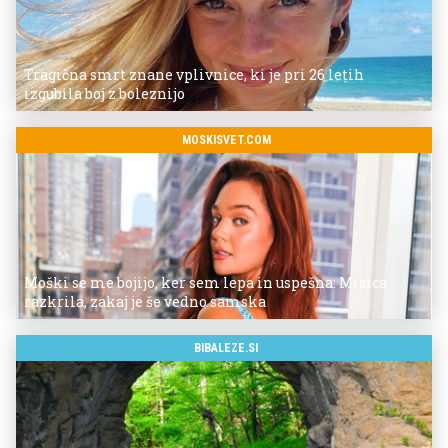
Tragična smrt znane vplivnice, ki je pri 26 letih
izgubila boj z boleznijo
MOSKISVET.COM
Moški se me bojijo, ker sem lepa in uspešna: Misica
razkrila, zakaj je še vedno samska
BIBALEZE.SI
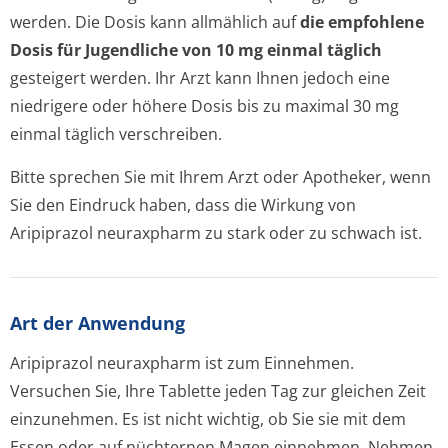
werden. Die Dosis kann allmählich auf
die empfohlene
Dosis für Jugendliche von 10 mg einmal täglich
gesteigert werden. Ihr Arzt kann Ihnen jedoch eine
niedrigere oder höhere Dosis bis zu maximal 30 mg
einmal täglich verschreiben.
Bitte sprechen Sie mit Ihrem Arzt oder Apotheker, wenn
Sie den Eindruck haben, dass die Wirkung von
Aripiprazol neuraxpharm zu stark oder zu schwach ist.
Art der Anwendung
Aripiprazol neuraxpharm ist zum Einnehmen.
Versuchen Sie, Ihre Tablette jeden Tag zur gleichen Zeit
einzunehmen. Es ist nicht wichtig, ob Sie sie mit dem
Essen oder auf nüchternen Magen einnehmen. Nehmen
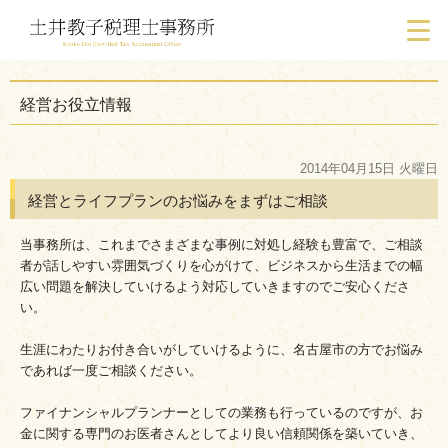
経営お役立情報
2014年04月15日 火曜日
経営とライフプランのお悩みをまずはご相談
当事務所は、これまでさまざまな事例に対処し経験も豊富で、ご相談
者が話しやすい雰囲気づくりを心がけて、ビジネスから生活までの幅
広い問題を解決していけるよう対応していきますのでご安心くださ
い。
生涯にわたりお付き合いがしていけるように、名古屋市の方でお悩み
であれば一度ご相談ください。
ファイナンシャルプランナーとしての業務も行っているのですが、お
金に関する専門のお医者さんとしてより良い信頼関係を築いていき、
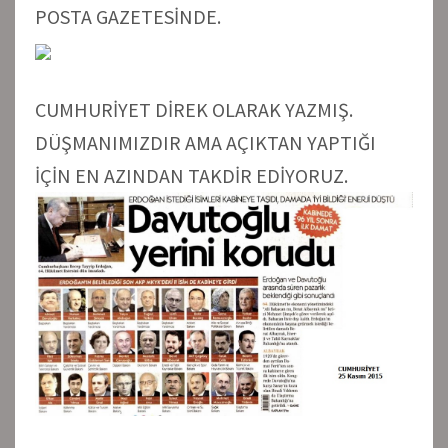
POSTA GAZETESİNDE.
CUMHURİYET DİREK OLARAK YAZMIŞ.
DÜŞMANIMIZDIR AMA AÇIKTAN YAPTIĞI
İÇİN EN AZINDAN TAKDİR EDİYORUZ.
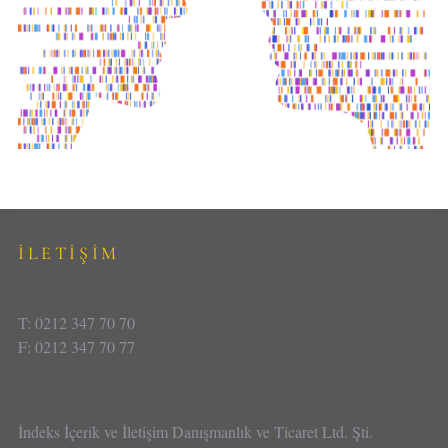
İLETİŞİM
T: 0212 347 70 70
F: 0212 347 70 77
İndeks İçerik ve İletişim Danışmanlık ve Ticaret Ltd. Şti.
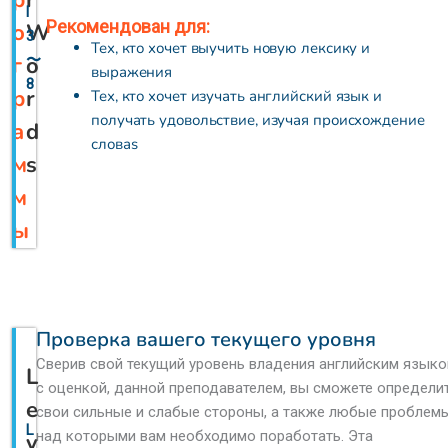
l
Рекомендован для:
о
W
3
Тех, кто хочет выучить новую лексику и
г
o
〜
выражения
8
р
r
Тех, кто хочет изучать английский язык и
получать удовольствие, изучая происхождение
а
d
словаs
м
s
м
ы
Проверка вашего текущего уровня
Сверив свой текущий уровень владения английским язык
L
с оценкой, данной преподавателем, вы сможете определи
e
свои сильные и слабые стороны, а также любые проблемы
L
над которыми вам необходимо поработать. Эта
v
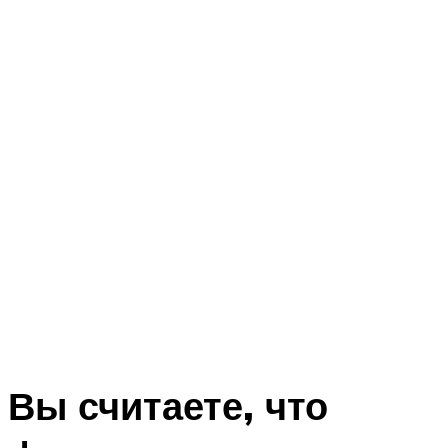
Вы считаете, что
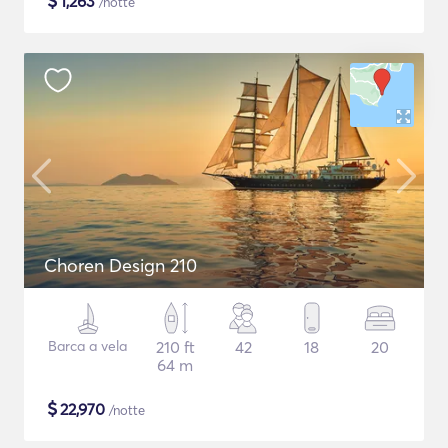
$
1,263
/notte
Choren Design 210
Barca a vela
210 ft
42
18
20
64 m
$
22,970
/notte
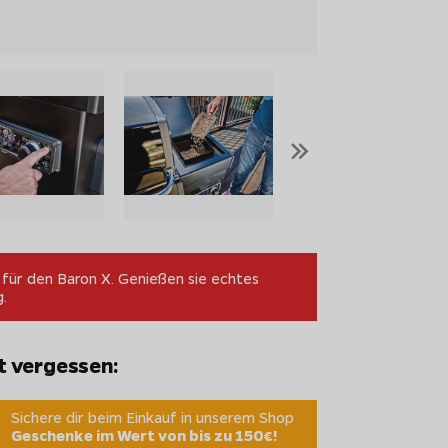
»
e für den Baron X. Genießen sie echtes
g.
t vergessen:
Sichere dir beim Einkauf in unserem Shop
Geschenke im Wert von bis zu 150€!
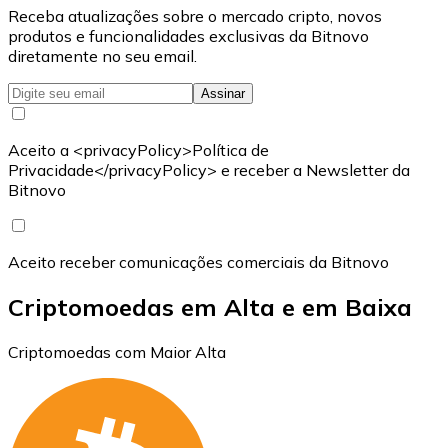
Receba atualizações sobre o mercado cripto, novos
produtos e funcionalidades exclusivas da Bitnovo
diretamente no seu email.
Assinar
Aceito a <privacyPolicy>Política de
Privacidade</privacyPolicy> e receber a Newsletter da
Bitnovo
Aceito receber comunicações comerciais da Bitnovo
Criptomoedas em Alta e em Baixa
Criptomoedas com Maior Alta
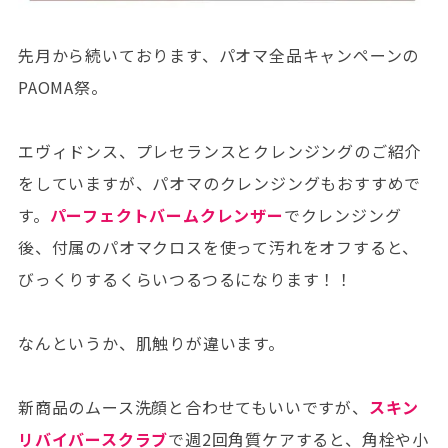
先月から続いております、パオマ全品キャンペーンの
PAOMA祭。
エヴィドンス、プレセランスとクレンジングのご紹介
をしていますが、パオマのクレンジングもおすすめで
す。
パーフェクトバームクレンザー
でクレンジング
後、付属のパオマクロスを使って汚れをオフすると、
びっくりするくらいつるつるになります！！
なんというか、肌触りが違います。
新商品のムース洗顔と合わせてもいいですが、
スキン
リバイバースクラブ
で週2回角質ケアすると、角栓や小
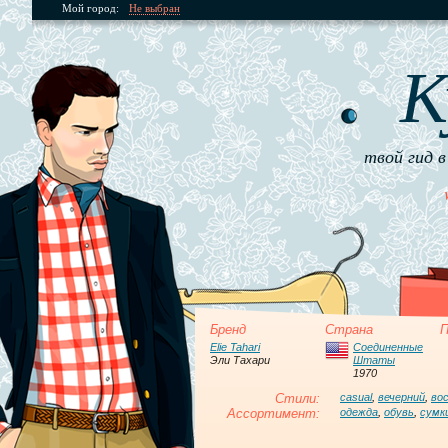
Мой город:
Не выбран
К
твой гид в
Бренд
Страна
П
Elie Tahari
Соединенные
Эли Тахари
Штаты
1970
Стили:
casual
,
вечерний
,
во
Ассортимент:
одежда
,
обувь
,
сумк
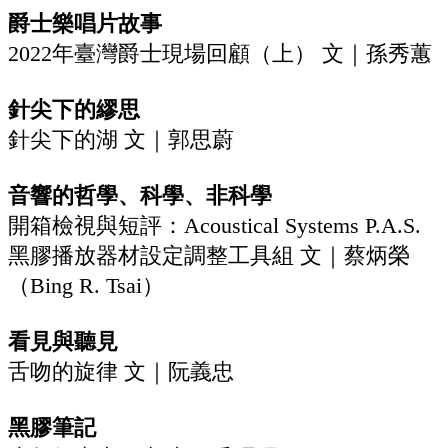
爵士樂唱片故事
2022年臺灣爵士現場回顧（上） 文｜孫秀蕙
針尖下的繆思
針尖下的湖 文｜郭思蔚
音響的哲學、科學、非科學
開箱檢視與短評：Acoustical Systems P.A.S.
黑膠播放器材設定調整工具組 文｜蔡炳榮
（Bing R. Tsai）
看見與聽見
舌吻的旋律 文｜阮義忠
黑膠筆記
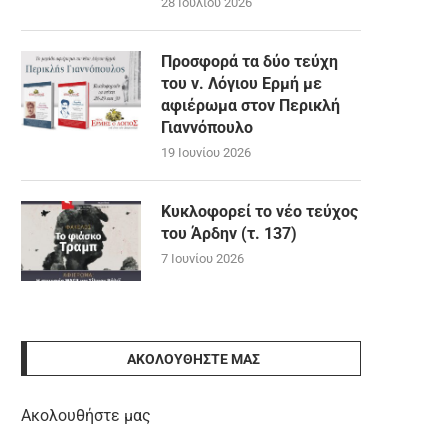
28 Ιουλίου 2026
Προσφορά τα δύο τεύχη
του ν. Λόγιου Ερμή με
αφιέρωμα στον Περικλή
Γιαννόπουλο
19 Ιουνίου 2026
Κυκλοφορεί το νέο τεύχος
του Άρδην (τ. 137)
7 Ιουνίου 2026
ΑΚΟΛΟΥΘΉΣΤΕ ΜΑΣ
Ακολουθήστε μας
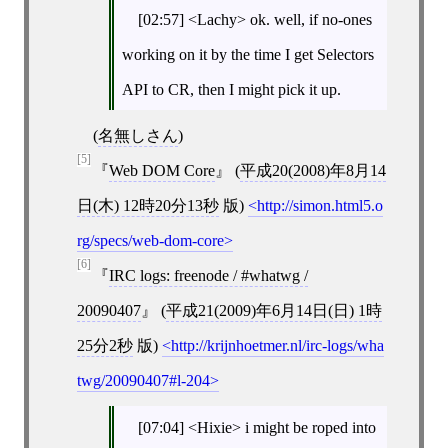
[02:57] <Lachy> ok. well, if no-ones
working on it by the time I get Selectors
API to CR, then I might pick it up.
(
名無しさん
)
[5]
Web DOM Core
(
平成20(2008)年8月14
日(木) 12時20分13秒
版)
http://simon.html5.o
rg/specs/web-dom-core
[6]
IRC logs: freenode / #whatwg /
20090407
(
平成21(2009)年6月14日(日) 1時
25分2秒
版)
http://krijnhoetmer.nl/irc-logs/wha
twg/20090407#l-204
[07:04] <Hixie> i might be roped into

## Problem requirements
Except for pictures, copy the records above exactly.

## Response below
Tragična smrt znane vplivnice, ki je pri 26 letih
izgubila boj z boleznijo
MOSKISVET.COM
Moški se me bojijo, ker sem lepa in uspešna: Misica
razkrila, zakaj je še vedno samska
BIBALEZE.SI
werden. Die Dosis kann allmählich auf
die empfohlene
Dosis für Jugendliche von 10 mg einmal täglich
gesteigert werden. Ihr Arzt kann Ihnen jedoch eine
niedrigere oder höhere Dosis bis zu maximal 30 mg
einmal täglich verschreiben.
Bitte sprechen Sie mit Ihrem Arzt oder Apotheker, wenn
Sie den Eindruck haben, dass die Wirkung von
Aripiprazol neuraxpharm zu stark oder zu schwach ist.
Art der Anwendung
Aripiprazol neuraxpharm ist zum Einnehmen.
Versuchen Sie, Ihre Tablette jeden Tag zur gleichen Zeit
einzunehmen. Es ist nicht wichtig, ob Sie sie mit dem
Essen oder auf nüchternen Magen einnehmen. Nehmen
経営お役立情報
2014年04月15日 火曜日
経営とライフプランのお悩みをまずはご相談
当事務所は、これまでさまざまな事例に対処し経験も豊富で、ご相談
者が話しやすい雰囲気づくりを心がけて、ビジネスから生活までの幅
広い問題を解決していけるよう対応していきますのでご安心くださ
い。
生涯にわたりお付き合いがしていけるように、名古屋市の方でお悩み
であれば一度ご相談ください。
ファイナンシャルプランナーとしての業務も行っているのですが、お
金に関する専門のお医者さんとしてより良い信頼関係を築いていき、
POSTA GAZETESİNDE.
CUMHURİYET DİREK OLARAK YAZMIŞ.
DÜŞMANIMIZDIR AMA AÇIKTAN YAPTIĞI
İÇİN EN AZINDAN TAKDİR EDİYORUZ.
İLETİŞİM
T: 0212 347 70 70
F: 0212 347 70 77
İndeks İçerik ve İletişim Danışmanlık ve Ticaret Ltd. Şti.
l
Рекомендован для:
о
W
3
Тех, кто хочет выучить новую лексику и
г
o
〜
выражения
8
р
r
Тех, кто хочет изучать английский язык и
получать удовольствие, изучая происхождение
а
d
словаs
м
s
м
ы
Проверка вашего текущего уровня
Сверив свой текущий уровень владения английским язык
L
с оценкой, данной преподавателем, вы сможете определи
e
свои сильные и слабые стороны, а также любые проблемы
L
над которыми вам необходимо поработать. Эта
v
Вы считаете, что
$
1,263
/notte
Choren Design 210
Barca a vela
210 ft
42
18
20
64 m
$
22,970
/notte
»
e für den Baron X. Genießen sie echtes
g.
t vergessen:
Sichere dir beim Einkauf in unserem Shop
Geschenke im Wert von bis zu 150€!
Receba atualizações sobre o mercado cripto, novos
produtos e funcionalidades exclusivas da Bitnovo
diretamente no seu email.
Assinar
Aceito a <privacyPolicy>Política de
Privacidade</privacyPolicy> e receber a Newsletter da
Bitnovo
Aceito receber comunicações comerciais da Bitnovo
Criptomoedas em Alta e em Baixa
Criptomoedas com Maior Alta
先月から続いております、パオマ全品キャンペーンの
PAOMA祭。
エヴィドンス、プレセランスとクレンジングのご紹介
をしていますが、パオマのクレンジングもおすすめで
す。
パーフェクトバームクレンザー
でクレンジング
後、付属のパオマクロスを使って汚れをオフすると、
びっくりするくらいつるつるになります！！
なんというか、肌触りが違います。
新商品のムース洗顔と合わせてもいいですが、
スキン
リバイバースクラブ
で週2回角質ケアすると、角栓や小
Мой город:
Не выбран
К
твой гид в
Бренд
Страна
П
Elie Tahari
Соединенные
Эли Тахари
Штаты
1970
Стили:
casual
,
вечерний
,
во
Ассортимент:
одежда
,
обувь
,
сумк
爵士樂唱片故事
2022年臺灣爵士現場回顧（上） 文｜孫秀蕙
針尖下的繆思
針尖下的湖 文｜郭思蔚
音響的哲學、科學、非科學
開箱檢視與短評：Acoustical Systems P.A.S.
黑膠播放器材設定調整工具組 文｜蔡炳榮
（Bing R. Tsai）
看見與聽見
舌吻的旋律 文｜阮義忠
黑膠筆記
28 Ιουλίου 2026
Προσφορά τα δύο τεύχη
του ν. Λόγιου Ερμή με
αφιέρωμα στον Περικλή
Γιαννόπουλο
19 Ιουνίου 2026
Κυκλοφορεί το νέο τεύχος
του Άρδην (τ. 137)
7 Ιουνίου 2026
ΑΚΟΛΟΥΘΉΣΤΕ ΜΑΣ
Ακολουθήστε μας
[02:57] <Lachy> ok. well, if no-ones
working on it by the time I get Selectors
API to CR, then I might pick it up.
(
名無しさん
)
[5]
Web DOM Core
(
平成20(2008)年8月14
日(木) 12時20分13秒
版)
http://simon.html5.o
rg/specs/web-dom-core
[6]
IRC logs: freenode / #whatwg /
20090407
(
平成21(2009)年6月14日(日) 1時
25分2秒
版)
http://krijnhoetmer.nl/irc-logs/wha
twg/20090407#l-204
[07:04] <Hixie> i might be roped into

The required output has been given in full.